» WORK REQUEST:
Beginning with the line containing "high quality rooftop tent, suitable for" and going on through the line containing "Bruce Willis diagnosed with FTD", the lines below are to be returned exactly, pictures excluded and nothing added.

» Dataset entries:

▼▼▼

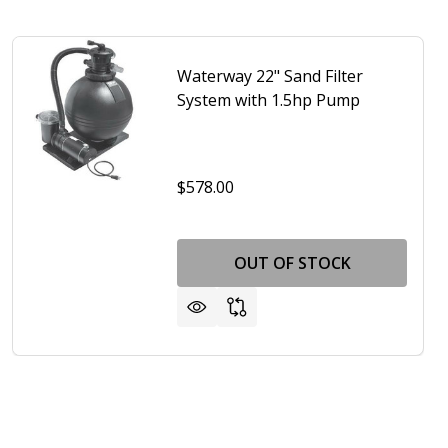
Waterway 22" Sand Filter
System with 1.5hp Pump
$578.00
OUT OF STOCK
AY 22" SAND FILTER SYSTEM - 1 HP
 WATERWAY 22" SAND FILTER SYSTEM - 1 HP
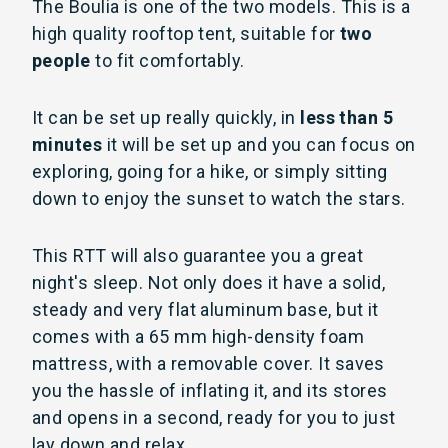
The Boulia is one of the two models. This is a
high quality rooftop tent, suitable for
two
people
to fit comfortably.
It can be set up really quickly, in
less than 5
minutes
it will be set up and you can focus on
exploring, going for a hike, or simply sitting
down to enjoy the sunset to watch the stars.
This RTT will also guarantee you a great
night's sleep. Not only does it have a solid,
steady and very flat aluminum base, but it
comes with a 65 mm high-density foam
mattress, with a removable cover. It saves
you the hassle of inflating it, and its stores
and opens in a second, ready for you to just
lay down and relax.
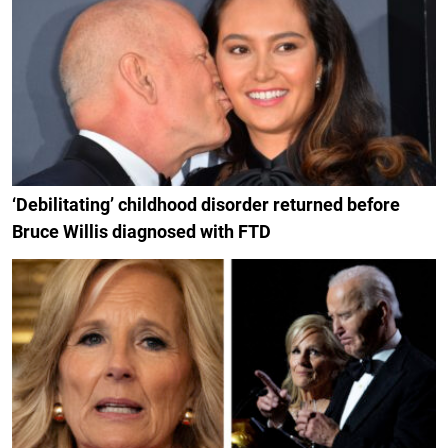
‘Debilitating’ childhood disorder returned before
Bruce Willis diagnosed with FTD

▲▲▲
▼▼▼

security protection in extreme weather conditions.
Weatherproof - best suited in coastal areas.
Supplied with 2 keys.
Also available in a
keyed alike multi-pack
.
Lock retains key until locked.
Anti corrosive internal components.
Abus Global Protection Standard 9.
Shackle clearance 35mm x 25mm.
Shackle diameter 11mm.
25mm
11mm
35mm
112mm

▲▲▲
▼▼▼

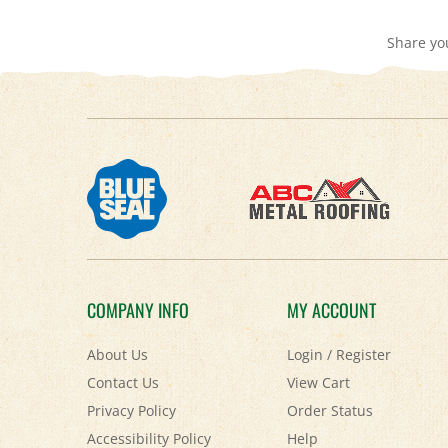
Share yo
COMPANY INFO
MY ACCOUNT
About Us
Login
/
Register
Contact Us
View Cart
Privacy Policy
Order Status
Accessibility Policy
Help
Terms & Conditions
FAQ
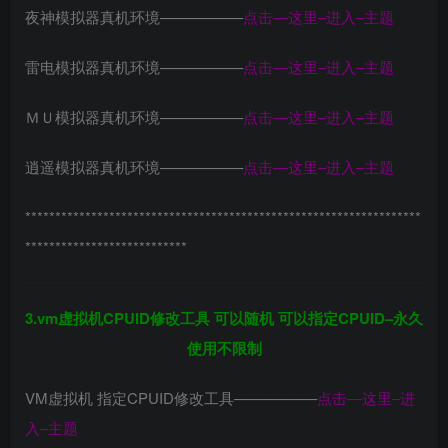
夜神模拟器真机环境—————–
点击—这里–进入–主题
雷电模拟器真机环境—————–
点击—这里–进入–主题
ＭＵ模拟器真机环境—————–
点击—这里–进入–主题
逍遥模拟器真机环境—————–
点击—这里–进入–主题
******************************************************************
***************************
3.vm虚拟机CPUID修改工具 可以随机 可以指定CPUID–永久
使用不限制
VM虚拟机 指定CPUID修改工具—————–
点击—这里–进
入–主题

▲▲▲

» TASK OUTPUT:
high quality rooftop tent, suitable for
two
people
to fit comfortably.
It can be set up really quickly, in
less than 5
minutes
it will be set up and you can focus on
exploring, going for a hike, or simply sitting
down to enjoy the sunset to watch the stars.
This RTT will also guarantee you a great
night's sleep. Not only does it have a solid,
steady and very flat aluminum base, but it
comes with a 65 mm high-density foam
mattress, with a removable cover. It saves
you the hassle of inflating it, and its stores
and opens in a second, ready for you to just
lay down and relax.
‘Debilitating’ childhood disorder returned before
Bruce Willis diagnosed with FTD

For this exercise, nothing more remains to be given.